I think individual Discord servers can demand phone verification as a way to limit people entering it.

[–] [email protected] 20 points 20 hours ago (1 children)

Ya its a big problem IMHO. Last time my phone was fucked I could pay rent or anything because I couldn't log into my bank because I couldn't get the SMS. I use a password manager and have TOTP set up for important account but a lot of these big institutions only support SMS.

I heard about a guy who got his google account deleted because a computer wrongly though he had csam. (During covid his small child had a genital rash so he took a picture and emailed for a virtual medical visit as the clinic requested.) They deleted everything and "dont have backups" so even tho google admitted it was an error will not restore. So he couldn't log into anything, no email, cross site logins, his phone didn't work, even totp I think via authy. All just gone.

Its not the exact same situation but shows what a tangled web has been created and so precarious.

[–] [email protected] 11 points 17 hours ago* (last edited 17 hours ago) (1 children)

it's part of my job to think about this for companies, and you'd think that would make me feel confident in my ability to create a robust backup system with failsafes for all of these logins. instead i'm hyper-aware of how screwed I'd be with loss of access to any given point of failure and constantly anxious about it, bc it takes a literal team of people to set up and maintain that sort of thing

twice as bad if you're concerned about data privacy or opsec. like sometimes the options are "give my phone number to some company i inherently don't trust" or "accept the risk that it will be impossible to recover this account if I lose access to my email address"

[–] [email protected] 8 points 16 hours ago

the problem is, and it seems like a legitimate problem, is that in this context a backup is also a back door.

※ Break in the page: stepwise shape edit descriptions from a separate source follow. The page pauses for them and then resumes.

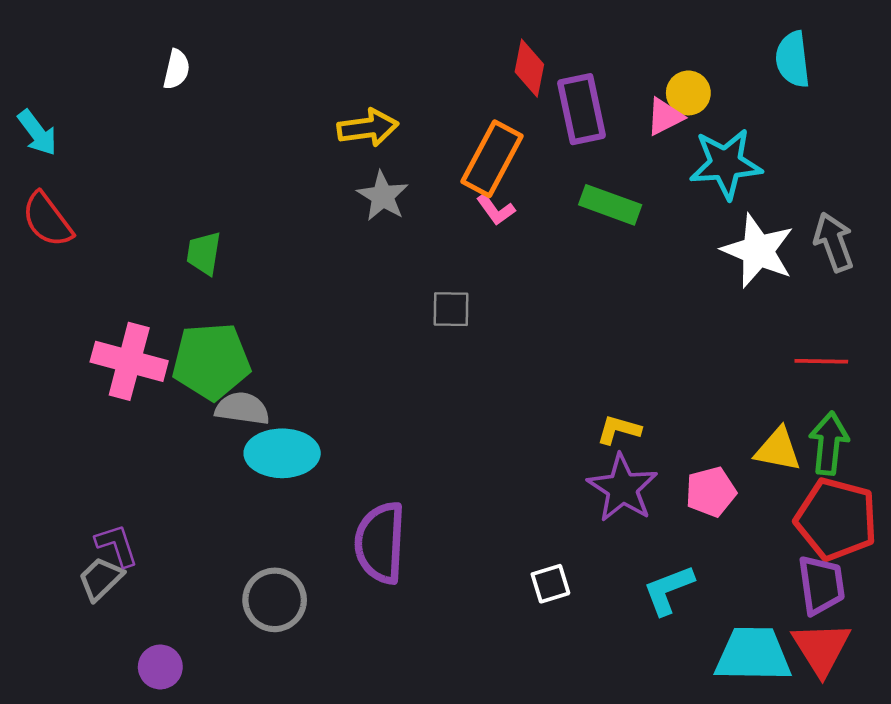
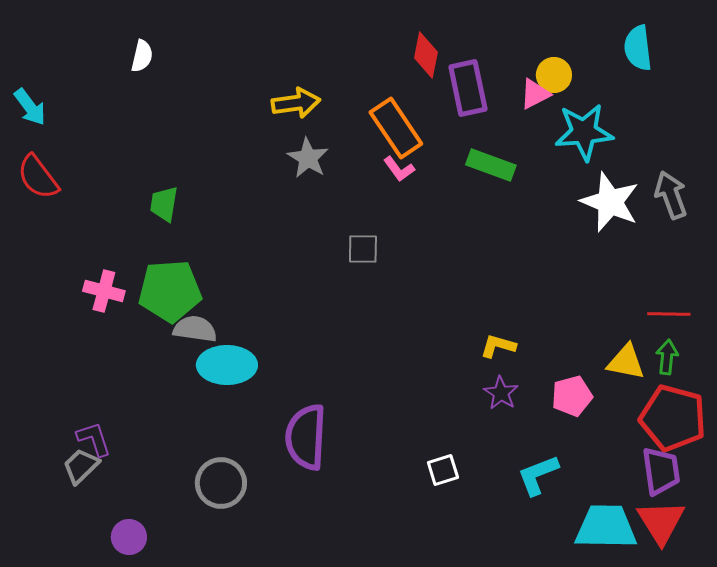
orange rectangle: (492, 159) -> (396, 128), turned -62
pink cross: (129, 361) -> (104, 291), size x0.7
red line: (821, 361) -> (669, 314), moved
green arrow: (829, 443) -> (667, 357), size x0.7
purple star: (622, 488) -> (501, 393), size x0.6

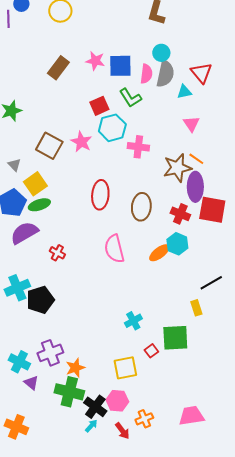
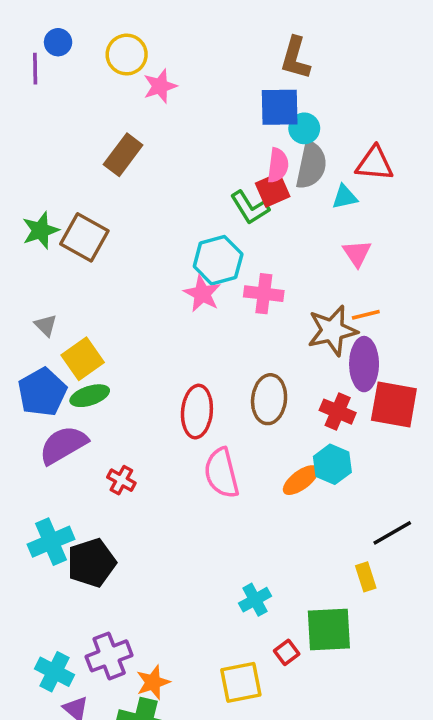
pink star: (95, 61) -> (160, 86), moved, turned -30
blue square: (120, 66) -> (280, 107), moved
red triangle: (201, 73) -> (375, 164), turned -45
red square: (99, 106) -> (273, 190), moved
pink star: (81, 142) -> (202, 294), moved
brown square: (49, 146) -> (84, 237), moved
orange line: (196, 159) -> (366, 315), turned -49
red ellipse: (100, 195) -> (197, 412), moved

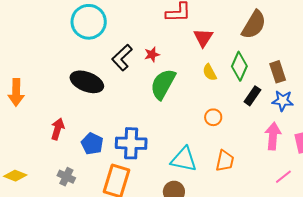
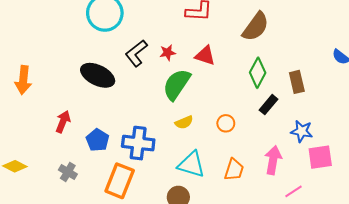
brown semicircle: (254, 25) -> (256, 27), moved
red triangle: (203, 38) -> (205, 55), moved, turned -50
yellow semicircle: (210, 72) -> (184, 122), moved, turned -90
blue star: (283, 101) -> (302, 131), moved
pink arrow: (273, 136) -> (273, 160), moved

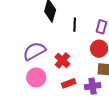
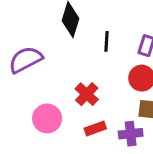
purple semicircle: (34, 51) -> (26, 60), moved

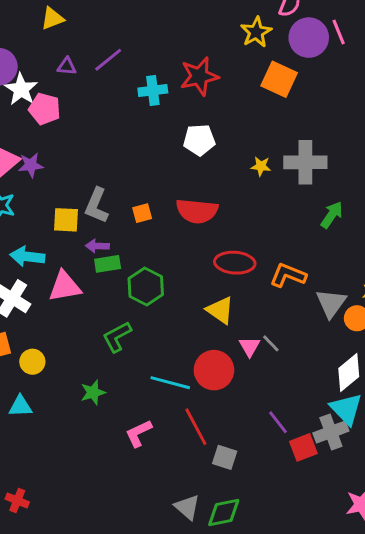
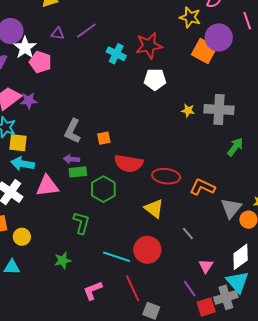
yellow star: (256, 32) -> (190, 17), turned -30
purple circle: (309, 38) -> (219, 37), moved
cyan cross: (153, 91) -> (116, 54), turned 30
white pentagon: (199, 140) -> (155, 79), moved
red semicircle: (197, 211) -> (129, 163), moved
yellow square: (66, 220) -> (18, 143), moved
green L-shape: (117, 337) -> (81, 223), turned 130
pink triangle: (249, 347) -> (206, 266), moved

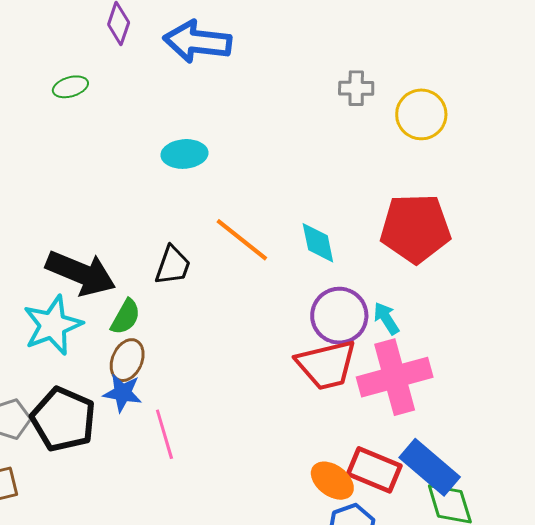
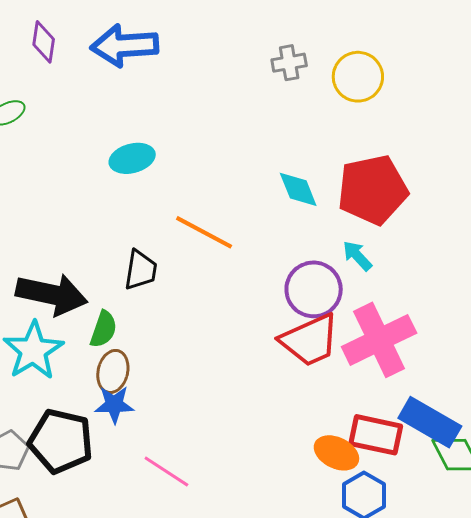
cyan diamond: (318, 243) -> (298, 189), moved
cyan arrow: (386, 318) -> (357, 256), moved
pink line: (164, 434) -> (166, 471), moved, turned -30

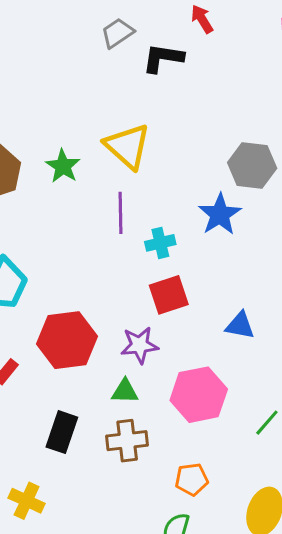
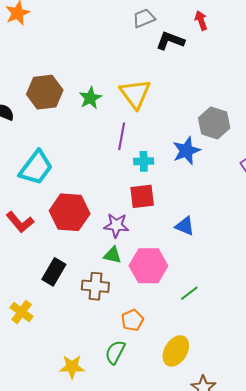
green triangle: (125, 391) -> (113, 255), moved
orange pentagon: (192, 479) -> (132, 320), turned -30

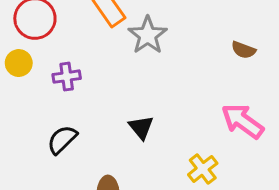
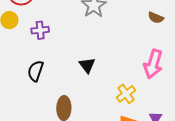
pink arrow: (243, 121) -> (153, 64), turned -112
black semicircle: (62, 140) -> (36, 71), turned -30

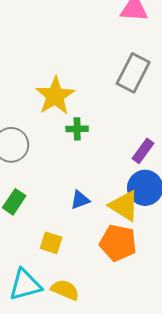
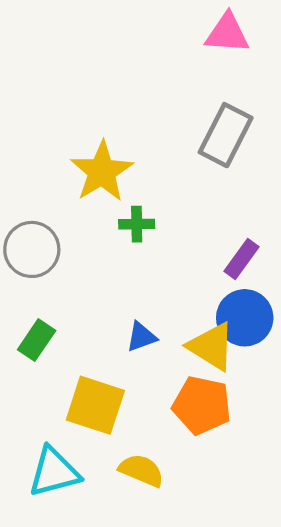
yellow square: (51, 243) -> (95, 405), size x1.6
yellow semicircle: (65, 290) -> (141, 470), moved

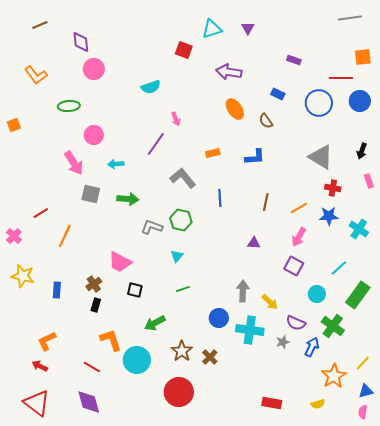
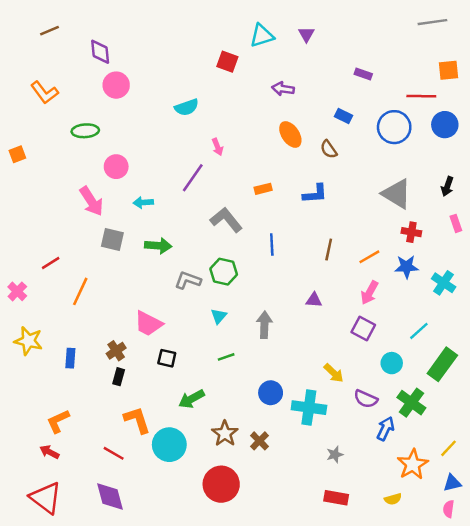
purple arrow: (229, 72) -> (283, 89), size x0.7
gray arrow: (243, 291) -> (264, 325), moved
gray star: (283, 342) -> (335, 455), moved

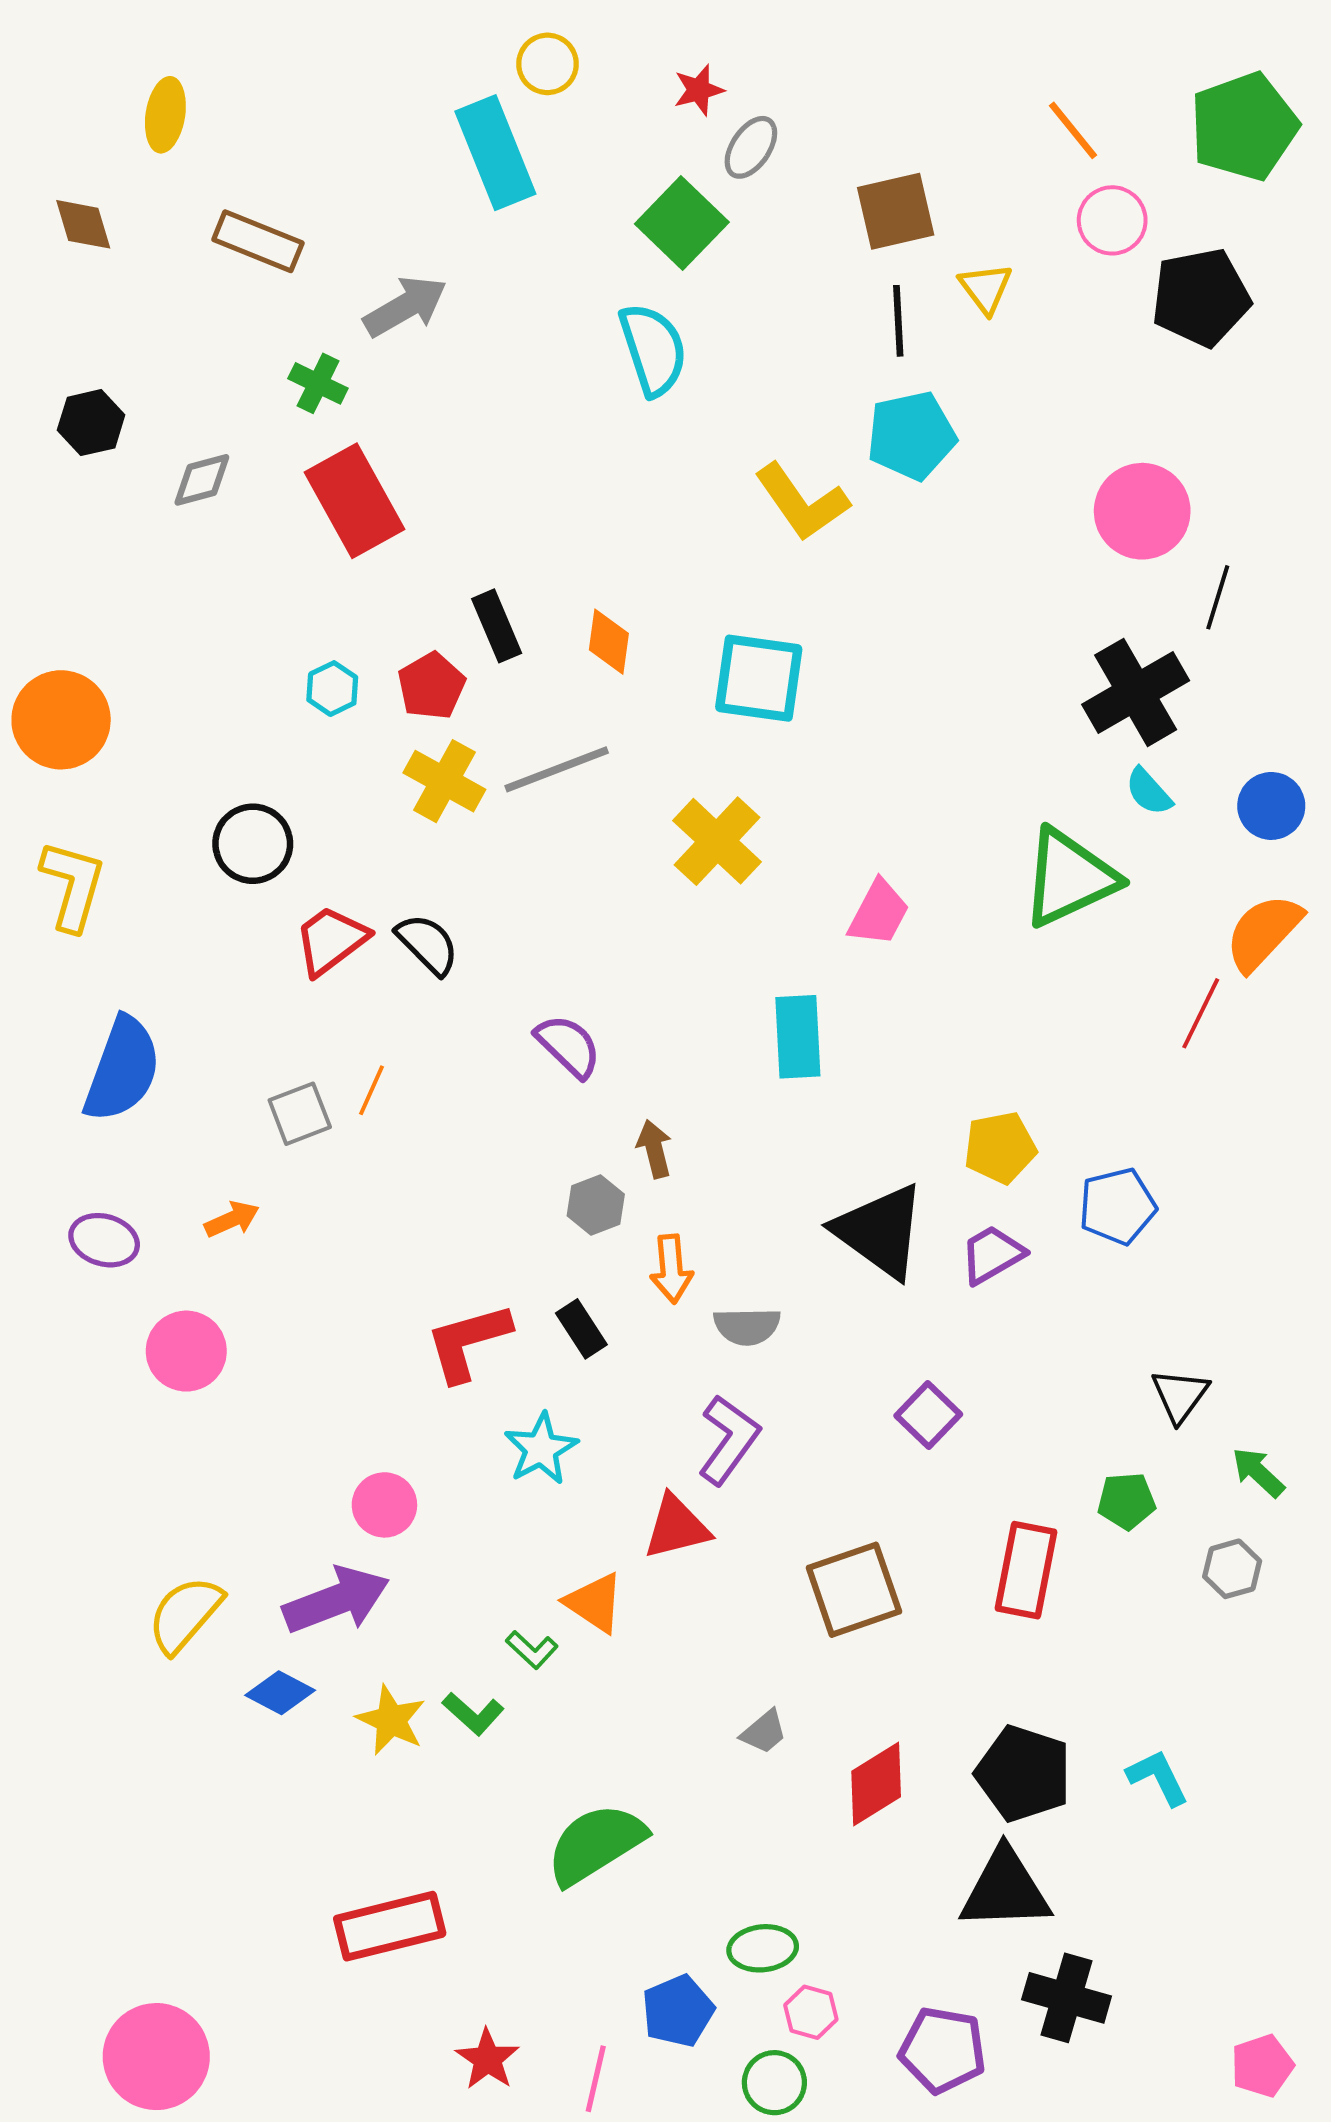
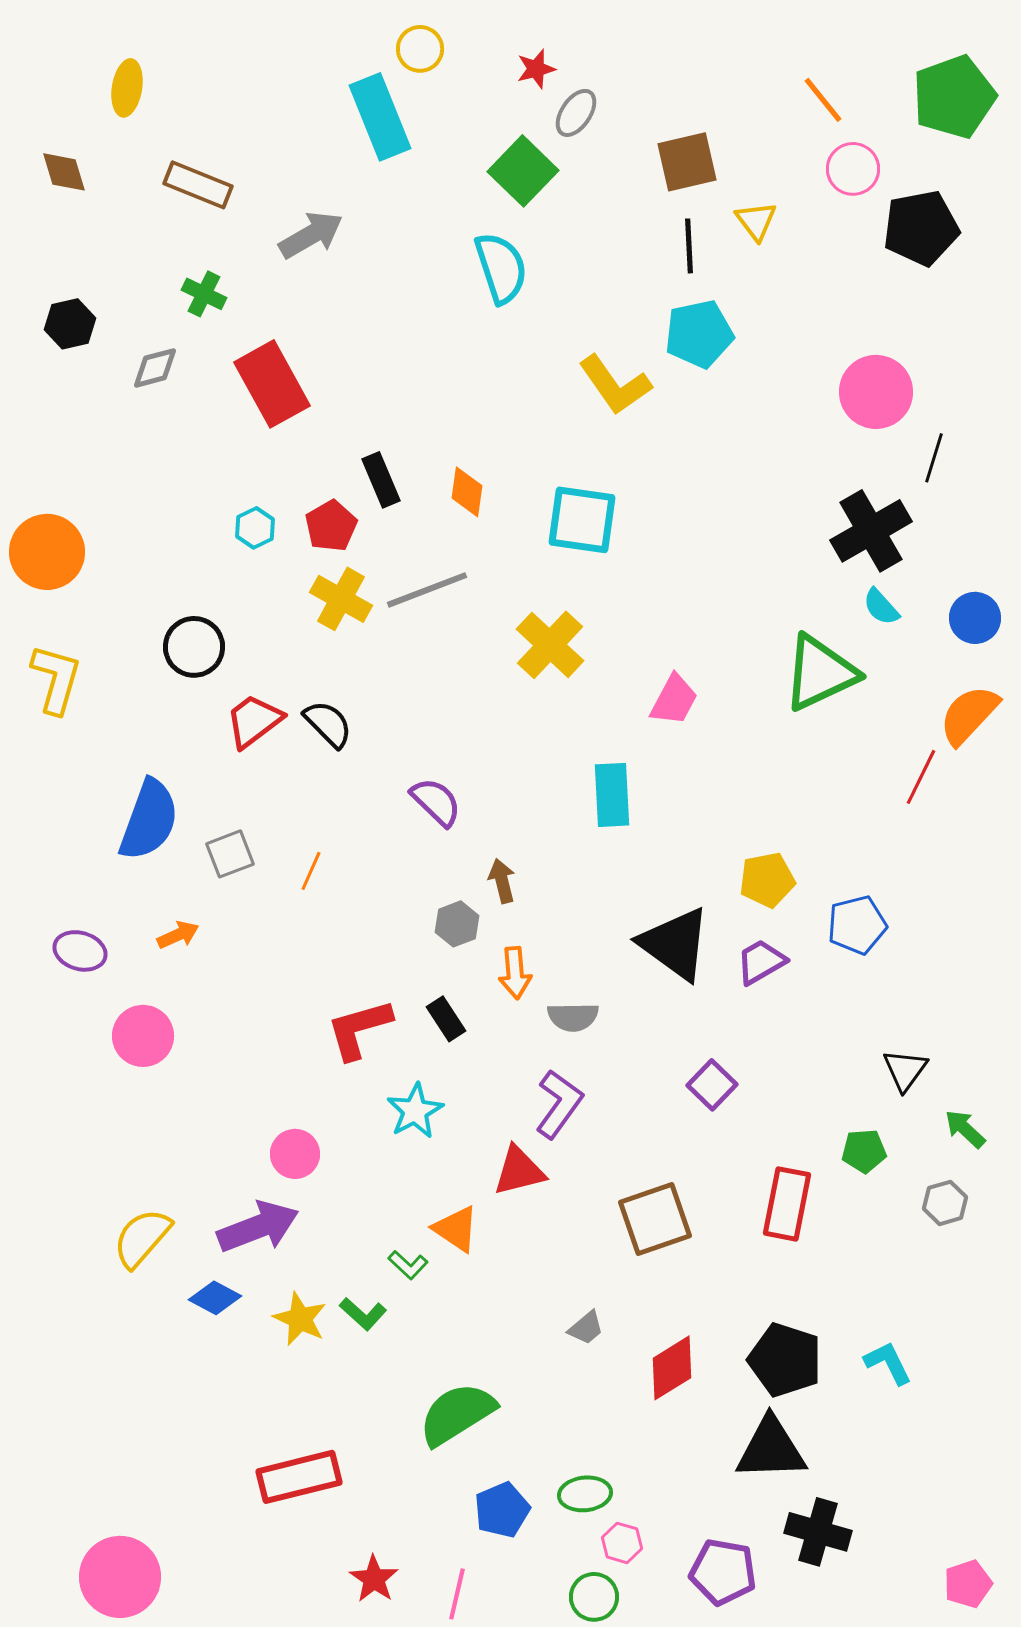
green cross: (318, 383) -> (204, 294), moved
blue semicircle: (122, 1069) -> (149, 820), moved
orange line: (371, 1090) -> (311, 871), moved
blue pentagon: (678, 2011) -> (502, 1510), moved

I don't know how it is possible to have any amount of security without the possibility of being totally locked out in some situations. how can you assure that you can reset a password but prevent anyone else?

It seems intractable. Password managers have been available for a long time and if people haven't started using them yet en masse I see no reason to expect they might any time soon.

[–] [email protected] 12 points 19 hours ago* (last edited 19 hours ago)

If you have any tech literate friends, you can all install Syncthing and quickly each create a personal push-only share. Then everyone you know is helping each other backup their password manager databases or anything else locally encrypted with a strong password that's small enough to be acceptable. Micro SD cards are 1.5 and even 2TiB now, and work with my 4 year old Xiaomi phone.

I'm thinking of the WeChat recovery option that just makes a couple people you had in your friends list or were your main contacts open a menu in settings and confirm you contacted them (I think IRL), in order to verify the recovery request.

[–] [email protected] 5 points 20 hours ago

perhaps this is the reason we shouldn’t have turned a useful tool (technology) into a system that controls all aspects of our lives

I’m convinced that Marx would rethink his takes on technological advancement if he could see how it has become fully integrated with a hyper-capitalist and profit-driven world.